**ACTION ITEM**
Provide only the number of lines below that hold "Shopify".

= = = = = = =

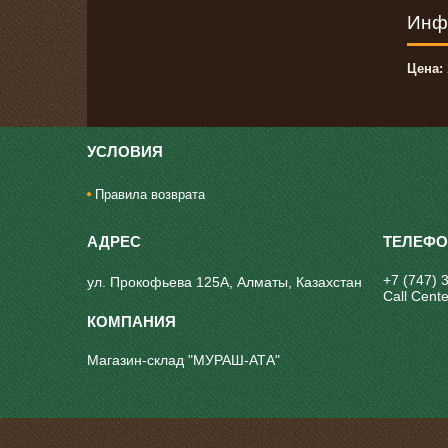
Инф
Цена:
УСЛОВИЯ
Правила возврата
+7 (747) 
ул. Прокофьева 125А, Алматы, Казахстан
Call Cente
Магазин-склад "МУРАШ-АТА"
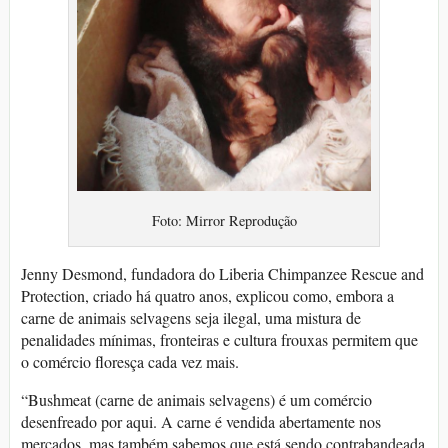
Foto: Mirror Reprodução
Jenny Desmond, fundadora do Liberia Chimpanzee Rescue and
Protection, criado há quatro anos, explicou como, embora a
carne de animais selvagens seja ilegal, uma mistura de
penalidades mínimas, fronteiras e cultura frouxas permitem que
o comércio floresça cada vez mais.
“Bushmeat (carne de animais selvagens) é um comércio
desenfreado por aqui. A carne é vendida abertamente nos
mercados, mas também sabemos que está sendo contrabandeada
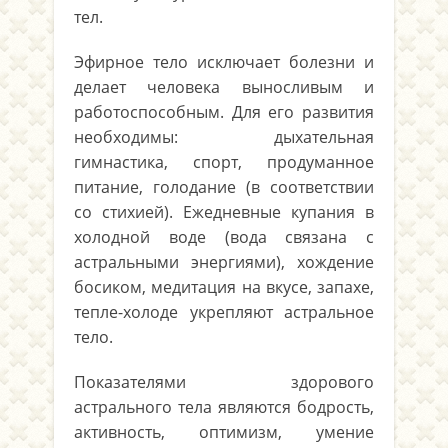
тел.
Эфирное тело исключает болезни и
делает человека выносливым и
работоспособным. Для его развития
необходимы: дыхательная
гимнастика, спорт, продуманное
питание, голодание (в соответствии
со стихией). Ежедневные купания в
холодной воде (вода связана с
астральными энергиями), хождение
босиком, медитация на вкусе, запахе,
тепле-холоде укрепляют астральное
тело.
Показателями здорового
астрального тела являются бодрость,
активность, оптимизм, умение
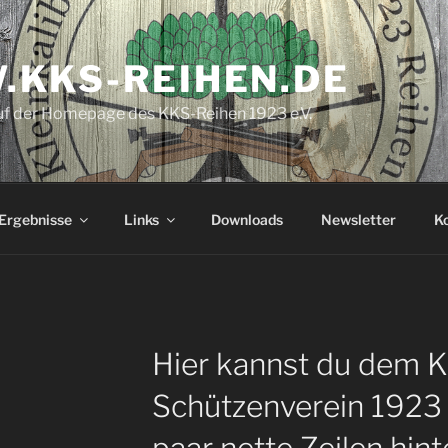
KKS-REIHEN.DE
f der Homepage des KKS-Reihen 1923 e.V.
Ergebnisse
Links
Downloads
Newsletter
K
Hier kannst du dem Kl
Schützenverein 1923 R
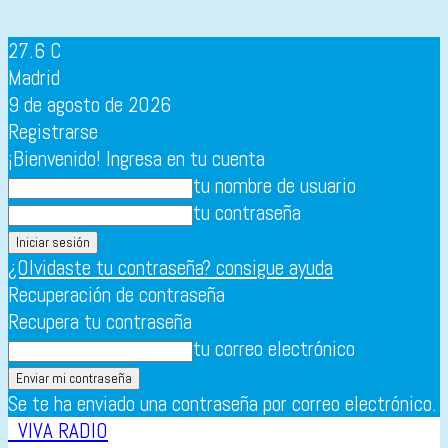
27.6
C
Madrid
9 de agosto de 2026
Registrarse
¡Bienvenido! Ingresa en tu cuenta
tu nombre de usuario
tu contraseña
¿Olvidaste tu contraseña? consigue ayuda
Recuperación de contraseña
Recupera tu contraseña
tu correo electrónico
Se te ha enviado una contraseña por correo electrónico.
VIVA RADIO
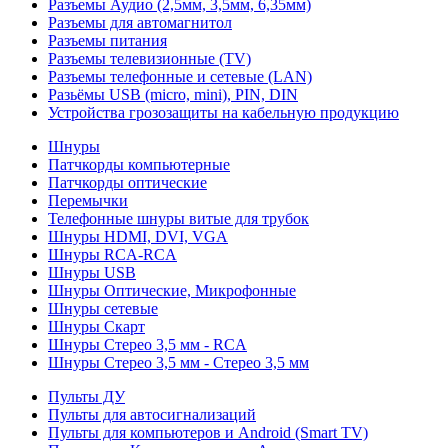
Разъемы Аудио (2,5мм, 3,5мм, 6,35мм)
Разъемы для автомагнитол
Разъемы питания
Разъемы телевизионные (TV)
Разъемы телефонные и сетевые (LAN)
Разьёмы USB (micro, mini), PIN, DIN
Устройства грозозащиты на кабельную продукцию
Шнуры
Патчкорды компьютерные
Патчкорды оптические
Перемычки
Телефонные шнуры витые для трубок
Шнуры HDMI, DVI, VGA
Шнуры RCA-RCA
Шнуры USB
Шнуры Оптические, Микрофонные
Шнуры сетевые
Шнуры Скарт
Шнуры Стерео 3,5 мм - RCA
Шнуры Стерео 3,5 мм - Стерео 3,5 мм
Пульты ДУ
Пульты для автосигнализаций
Пульты для компьютеров и Android (Smart TV)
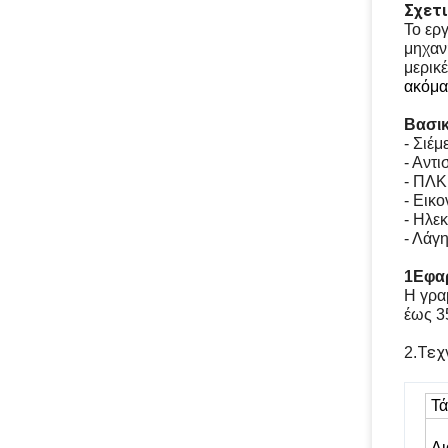
Σχετι
Το ερ
μηχαν
μερικ
ακόμα
Βασικ
- Σιέμ
- Αντ
- ΠΛΚ
- Εικο
- Ηλε
- Λάγ
1Εφα
Η γρα
έως 35
Τεχ
2.
Τά
Δι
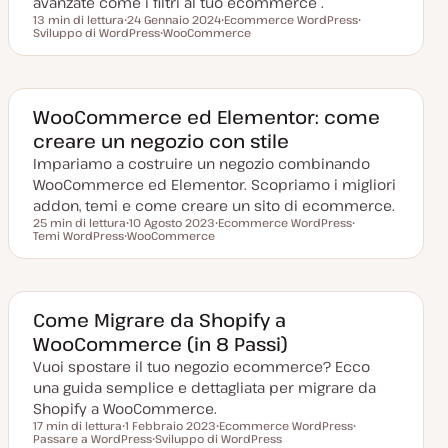
avanzate come i filtri al tuo ecommerce .
13 min di lettura
24 Gennaio 2024
Ecommerce WordPress
Tempo di lettura
Sviluppo di WordPress
D
WooCommerce
A
A
a
A
r
r
t
r
g
g
a
g
o
o
a
o
m
m
g
m
e
e
g
e
n
n
WooCommerce ed Elementor: come
i
n
t
t
creare un negozio con stile
o
t
o
o
r
o
Impariamo a costruire un negozio combinando
n
a
WooCommerce ed Elementor. Scopriamo i migliori
t
a
addon, temi e come creare un sito di ecommerce.
25 min di lettura
10 Agosto 2023
Ecommerce WordPress
Tempo di lettura
Temi WordPress
D
WooCommerce
A
A
A
a
r
r
r
t
g
g
g
a
o
o
o
a
m
m
m
g
e
e
e
g
n
n
Come Migrare da Shopify a
n
i
t
t
WooCommerce (in 8 Passi)
t
o
o
o
o
r
Vuoi spostare il tuo negozio ecommerce? Ecco
n
a
una guida semplice e dettagliata per migrare da
t
a
Shopify a WooCommerce.
17 min di lettura
1 Febbraio 2023
Ecommerce WordPress
Tempo di lettura
Passare a WordPress
D
Sviluppo di WordPress
A
A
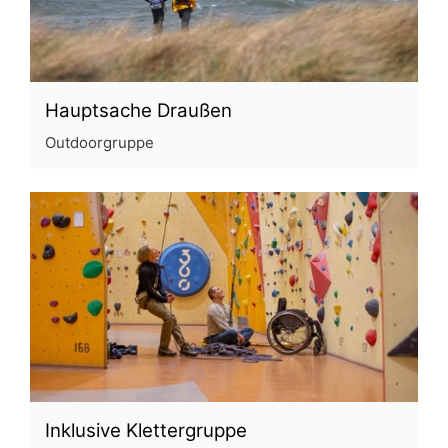
Hauptsache Draußen
Outdoorgruppe
Inklusive Klettergruppe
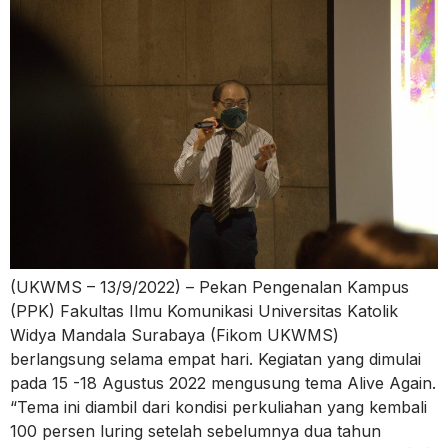
(UKWMS – 13/9/2022) – Pekan Pengenalan Kampus
(PPK) Fakultas Ilmu Komunikasi Universitas Katolik
Widya Mandala Surabaya (Fikom UKWMS)
berlangsung selama empat hari. Kegiatan yang dimulai
pada 15 -18 Agustus 2022 mengusung tema Alive Again.
“Tema ini diambil dari kondisi perkuliahan yang kembali
100 persen luring setelah sebelumnya dua tahun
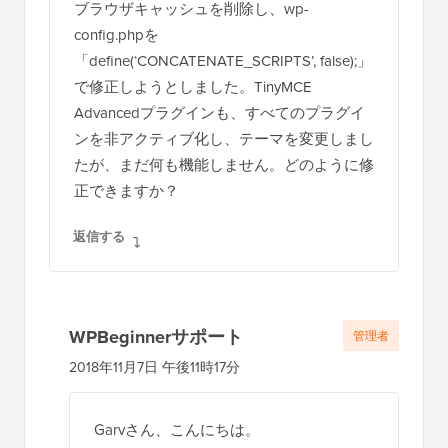
のみが機能し、ビジュアルは機能しません！
ブラウザキャッシュを削除し、wp-
config.phpを
「define(‘CONCATENATE_SCRIPTS’, false);」
で修正しようとしました。TinyMCE
Advancedプラグインも、すべてのプラグイ
ンを非アクティブ化し、テーマを変更しまし
たが、まだ何も機能しません。どのように修
正できますか？
返信する
WPBeginnerサポート
管理者
2018年11月7日 午後11時17分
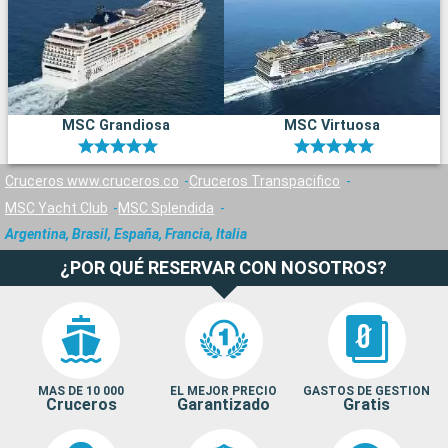
MSC Grandiosa
MSC Virtuosa
Cruceros www.cruceros.co
Cruceros Transpacifico
MSC Yacht Club
MSC Splendida
Argentina, Brasil, España, Francia, Italia
¿POR QUÉ RESERVAR CON NOSOTROS?
MAS DE 10 000
EL MEJOR PRECIO
GASTOS DE GESTION
Cruceros
Garantizado
Gratis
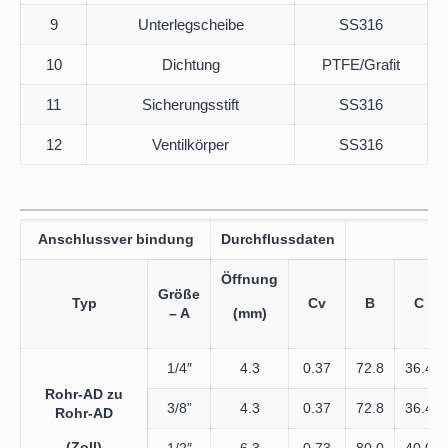
9
Unterlegscheibe
SS316
10
Dichtung
PTFE/Grafit
11
Sicherungsstift
SS316
12
Ventilkörper
SS316
Anschlussver bindung
Durchflussdaten
Öffnung
Größe
Typ
Cv
B
C
– A
(mm)
1/4″
4.3
0.37
72.8
36.4
Rohr-AD zu
3/8”
4.3
0.37
72.8
36.4
Rohr-AD
(Zoll)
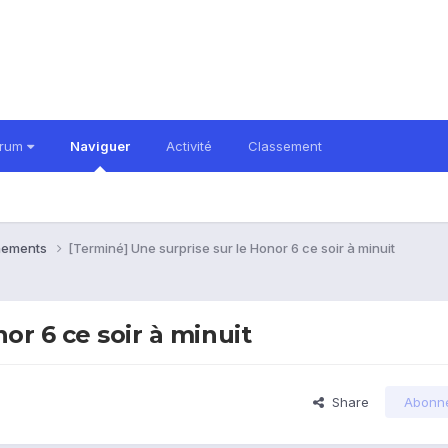
orum
Naviguer
Activité
Classement
énements
[Terminé] Une surprise sur le Honor 6 ce soir à minuit
or 6 ce soir à minuit
Share
Abonn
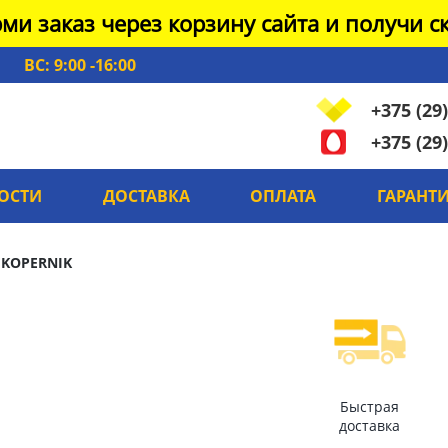
ми заказ через корзину сайта и получи ск
ВС: 9:00 -16:00
+375 (29)
+375 (29)
ОСТИ
ДОСТАВКА
ОПЛАТА
ГАРАНТ
 KOPERNIK
Быстрая
доставка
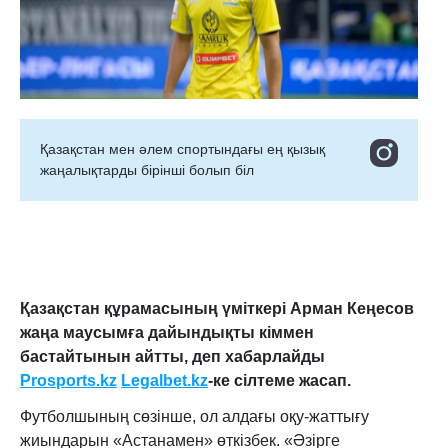
Қазақстан мен әлем спортындағы ең қызық
жаңалықтарды бірінші болып біл
Қазақстан құрамасының үміткері Арман Кеңесов
жаңа маусымға дайындықты кіммен
бастайтынын айтты, деп хабарлайды
Prosports.kz
Legalbet.kz
-ке сілтеме жасап.
Футболшының сөзінше, ол алдағы оқу-жаттығу
жиындарын «Астанамен» өткізбек. «Әзірге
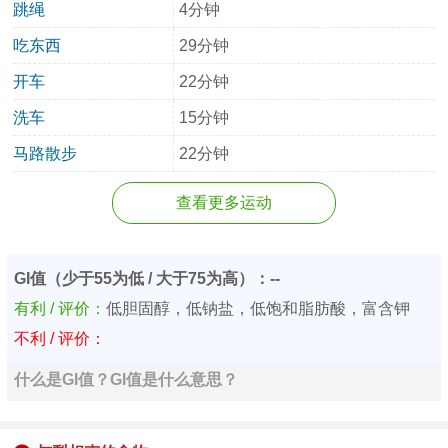
跳绳
4分钟
吃东西
29分钟
开车
22分钟
洗车
15分钟
马路散步
22分钟
查看更多运动
GI值（少于55为低 / 大于75为高）：--
有利 / 评价：
低胆固醇，低钠盐，低饱和脂肪酸，富含钾
不利 / 评价：
什么是GI值？GI值是什么意思？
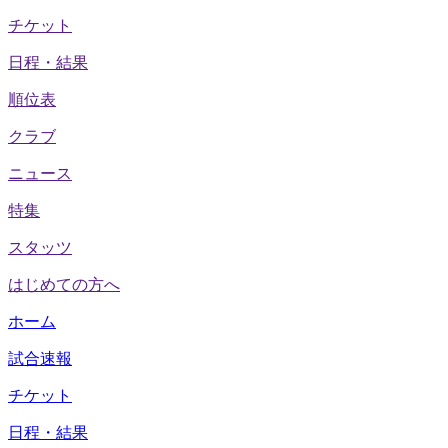
チケット
日程・結果
順位表
クラブ
ニュース
特集
スタッツ
はじめての方へ
ホーム
試合速報
チケット
日程・結果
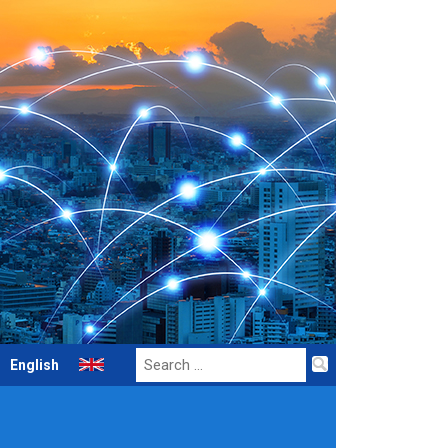
Search
English
for:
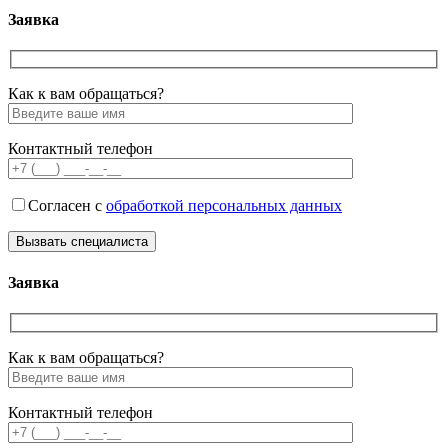
Заявка
Как к вам обращаться?
Контактный телефон
Согласен с
обработкой персональных данных
Заявка
Как к вам обращаться?
Контактный телефон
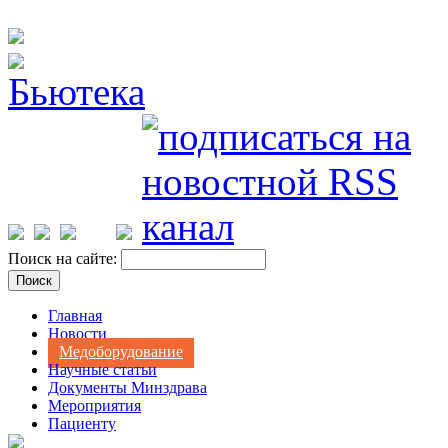
Поиск на сайте:
Главная
Новости
Медоборудование
Научные статьи
Документы Минздрава
Мероприятия
Пациенту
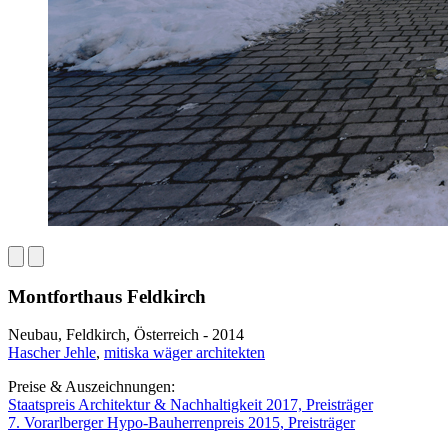
Montforthaus Feldkirch
Neubau, Feldkirch, Österreich - 2014
Hascher Jehle
,
mitiska wäger architekten
Preise & Auszeichnungen:
Staatspreis Architektur & Nachhaltigkeit 2017, Preisträger
7. Vorarlberger Hypo-Bauherrenpreis 2015, Preisträger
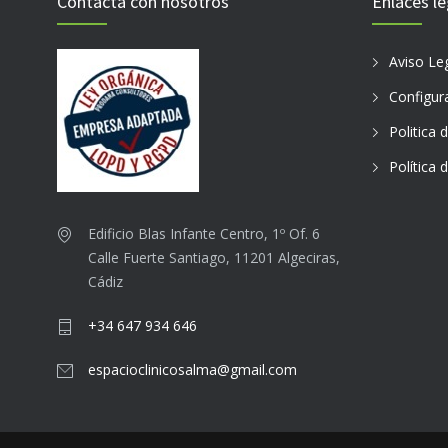
Contacta con nosotros
Enlaces le
Aviso Le
Configur
Politica 
Política 
Edificio Blas Infante Centro, 1º Of. 6
Calle Fuerte Santiago, 11201 Algeciras,
Cádiz
+34 647 934 646
espacioclinicosalma@gmail.com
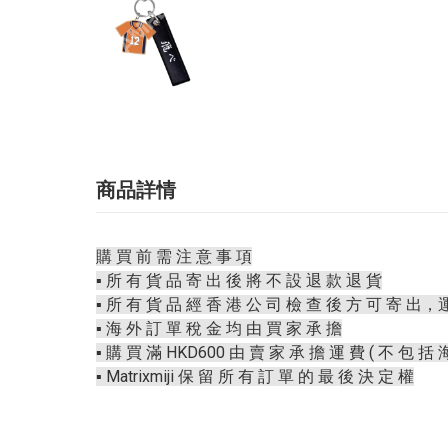
商品詳情
購 買 前 需 注 意 事 項
▪️ 所 有 貨 品 寄 出 後 將 不 設 退 款 退 貨
▪️ 所 有 貨 品 經 香 港 公 司 檢 查 後 方 可 寄 出，
▪️ 海 外 訂 單 稅 金 均 由 買 家 承 擔
▪️ 購 買 滿 HKD600 由 賣 家 承 擔 運 費 ( 不 包 括 
▪️ Matrixmiji 保 留 所 有 訂 單 的 最 後 決 定 權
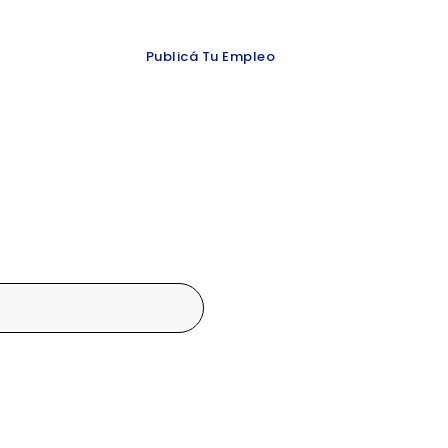
 y redes
Publicá Tu Empleo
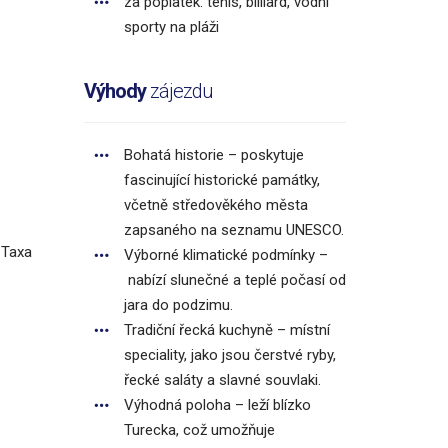
za poplatek: tenis, billiard, vodní
sporty na pláži
Výhody
zájezdu
Bohatá historie – poskytuje
fascinující historické památky,
včetně středověkého města
zapsaného na seznamu UNESCO.
 Taxa
Výborné klimatické podmínky –
nabízí slunečné a teplé počasí od
jara do podzimu.
Tradiční řecká kuchyně – místní
speciality, jako jsou čerstvé ryby,
řecké saláty a slavné souvlaki.
Výhodná poloha – leží blízko
Turecka, což umožňuje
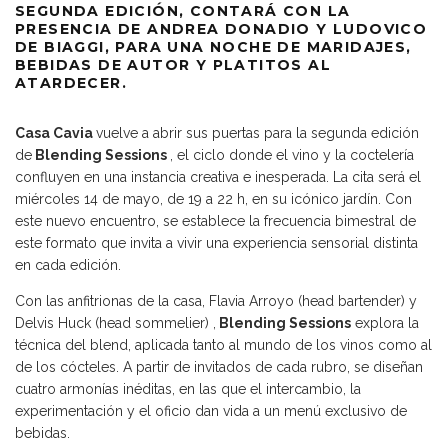
SEGUNDA EDICIÓN, CONTARÁ CON LA
PRESENCIA DE ANDREA DONADIO Y LUDOVICO
DE BIAGGI, PARA UNA NOCHE DE MARIDAJES,
BEBIDAS DE AUTOR Y PLATITOS AL
ATARDECER.
Casa Cavia
vuelve a abrir sus puertas para la segunda edición
de
Blending Sessions
, el ciclo donde el vino y la coctelería
confluyen en una instancia creativa e inesperada. La cita será el
miércoles 14 de mayo, de 19 a 22 h, en su icónico jardín. Con
este nuevo encuentro, se establece la frecuencia bimestral de
este formato que invita a vivir una experiencia sensorial distinta
en cada edición.
Con las anfitrionas de la casa, Flavia Arroyo (head bartender) y
Delvis Huck (head sommelier) ,
Blending Sessions
explora la
técnica del blend, aplicada tanto al mundo de los vinos como al
de los cócteles. A partir de invitados de cada rubro, se diseñan
cuatro armonías inéditas, en las que el intercambio, la
experimentación y el oficio dan vida a un menú exclusivo de
bebidas.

= = = = = = =

**EXERCISE SOLUTION**
2